◆ TASK STATEMENT: Look for "scrollbar" in every line of the listing. Copy the lines that have it.

◆ DATA TO PROCESS:
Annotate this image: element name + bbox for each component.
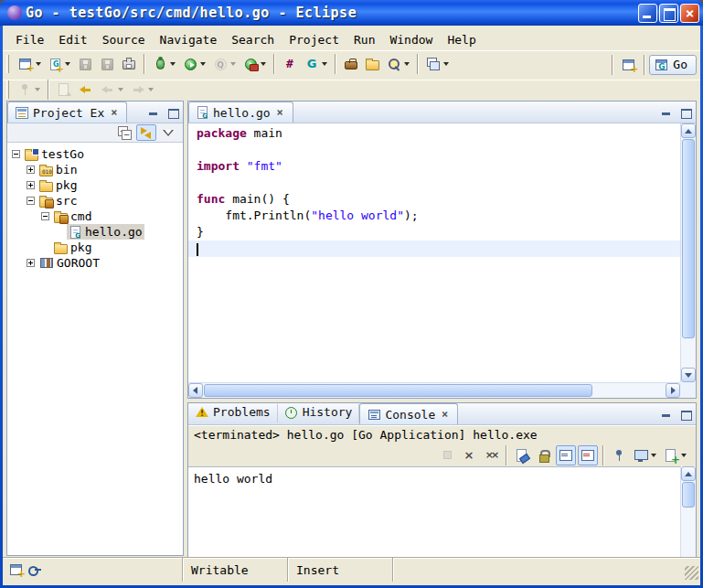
dropdown-arrow-icon[interactable] [443,62,449,66]
dropdown-arrow-icon[interactable] [651,454,656,457]
collapse-all-button[interactable] [114,124,134,141]
synchronize-button[interactable] [423,54,452,74]
menu-source[interactable]: Source [95,31,153,48]
dropdown-arrow-icon[interactable] [35,88,40,91]
open-console-button[interactable] [661,445,689,465]
code-line[interactable]: } [188,224,680,241]
scrollbar-thumb[interactable] [204,384,592,397]
code-line[interactable] [188,175,680,191]
dropdown-arrow-icon[interactable] [148,88,154,91]
scrollbar-thumb[interactable] [682,482,695,508]
maximize-view-button[interactable] [676,104,694,120]
menu-window[interactable]: Window [382,31,440,48]
debug-button[interactable] [150,54,178,74]
last-edit-location-button[interactable] [76,80,96,100]
tree-item-hello.go[interactable]: hello.go [7,224,183,240]
dropdown-arrow-icon[interactable] [230,62,236,66]
open-resource-button[interactable] [363,54,382,74]
menu-run[interactable]: Run [346,31,382,48]
back-button[interactable] [98,80,126,100]
pin-editor-button[interactable] [15,80,43,100]
menu-project[interactable]: Project [282,31,346,48]
expander-minus-icon[interactable] [12,150,20,158]
dropdown-arrow-icon[interactable] [681,454,687,457]
dropdown-arrow-icon[interactable] [322,62,327,66]
trim-status-icon[interactable] [27,562,42,577]
scroll-left-button[interactable] [188,383,203,398]
save-button[interactable] [75,54,95,74]
scroll-up-button[interactable] [681,123,696,138]
menu-file[interactable]: File [8,31,51,48]
code-line[interactable]: import "fmt" [188,158,680,175]
save-all-button[interactable] [97,54,117,74]
dropdown-arrow-icon[interactable] [118,88,123,91]
editor-horizontal-scrollbar[interactable] [188,382,680,398]
code-line[interactable] [188,142,680,158]
menu-help[interactable]: Help [440,31,483,48]
maximize-view-button[interactable] [676,406,694,422]
tree-item-bin[interactable]: bin [7,162,183,177]
code-line[interactable]: func main() { [188,191,680,208]
tree-item-testgo[interactable]: testGo [7,146,183,162]
scroll-down-button[interactable] [681,368,696,382]
close-tab-icon[interactable] [274,107,286,119]
close-tab-icon[interactable] [108,107,120,119]
view-menu-button[interactable] [158,124,178,141]
search-button[interactable] [384,54,412,74]
dropdown-arrow-icon[interactable] [200,62,206,66]
toolbar-grip[interactable] [6,80,9,99]
resize-grip[interactable] [685,566,698,580]
scroll-lock-button[interactable] [534,445,554,465]
previous-annotation-button[interactable] [54,80,74,100]
forward-button[interactable] [128,80,156,100]
toolbar-grip[interactable] [6,55,9,73]
pin-console-button[interactable] [609,445,629,465]
external-tools-button[interactable] [240,54,269,74]
clear-console-button[interactable] [512,445,532,465]
minimize-view-button[interactable] [657,406,675,422]
tree-item-goroot[interactable]: GOROOT [7,255,183,271]
tree-item-pkg[interactable]: pkg [7,240,183,255]
code-editor[interactable]: package mainimport "fmt"func main() { fm… [188,123,680,382]
dropdown-arrow-icon[interactable] [170,62,176,66]
tab-history[interactable]: History [278,401,360,422]
run-button[interactable] [180,54,208,74]
dropdown-arrow-icon[interactable] [261,62,266,66]
profile-button[interactable] [210,54,239,74]
scrollbar-thumb[interactable] [682,139,695,338]
show-stderr-button[interactable] [578,445,598,465]
code-line[interactable]: fmt.Println("hello world"); [188,208,680,224]
code-line[interactable]: package main [188,125,680,142]
new-wizard-button[interactable] [15,54,44,74]
menu-navigate[interactable]: Navigate [153,31,225,48]
titlebar[interactable]: Go - testGo/src/cmd/hello.go - Eclipse [0,0,703,26]
expander-plus-icon[interactable] [27,166,35,174]
tab-console[interactable]: Console [359,403,458,424]
go-menu-button[interactable] [302,54,330,74]
expander-minus-icon[interactable] [27,197,35,205]
new-go-element-button[interactable] [46,54,73,74]
open-perspective-button[interactable] [618,55,639,75]
editor-vertical-scrollbar[interactable] [680,123,696,382]
tree-item-cmd[interactable]: cmd [7,208,183,224]
remove-launch-button[interactable] [459,445,479,465]
dropdown-arrow-icon[interactable] [65,62,70,66]
eclipse-logo-icon[interactable] [7,5,22,20]
menu-search[interactable]: Search [224,31,282,48]
minimize-view-button[interactable] [657,104,675,120]
close-button[interactable] [680,4,699,23]
open-element-button[interactable] [341,54,361,74]
remove-all-launches-button[interactable] [481,445,501,465]
new-go-app-button[interactable] [280,54,300,74]
expander-minus-icon[interactable] [41,212,49,220]
code-line[interactable] [188,241,680,257]
link-with-editor-button[interactable] [136,124,156,141]
scroll-right-button[interactable] [666,383,680,398]
tab-project-explorer[interactable]: Project Ex [7,102,127,123]
go-perspective-button[interactable]: Go [649,55,697,75]
tab-problems[interactable]: Problems [188,401,278,422]
tree-item-pkg[interactable]: pkg [7,177,183,193]
scroll-up-button[interactable] [681,466,696,481]
expander-plus-icon[interactable] [27,259,35,267]
fast-view-icon[interactable] [10,564,22,575]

◆ RESULT FOR THIS TASK:
scrollbar-thumb[interactable] [204,384,592,397]
scrollbar-thumb[interactable] [682,482,695,508]
editor-horizontal-scrollbar[interactable] [188,382,680,398]
scrollbar-thumb[interactable] [682,139,695,338]
editor-vertical-scrollbar[interactable] [680,123,696,382]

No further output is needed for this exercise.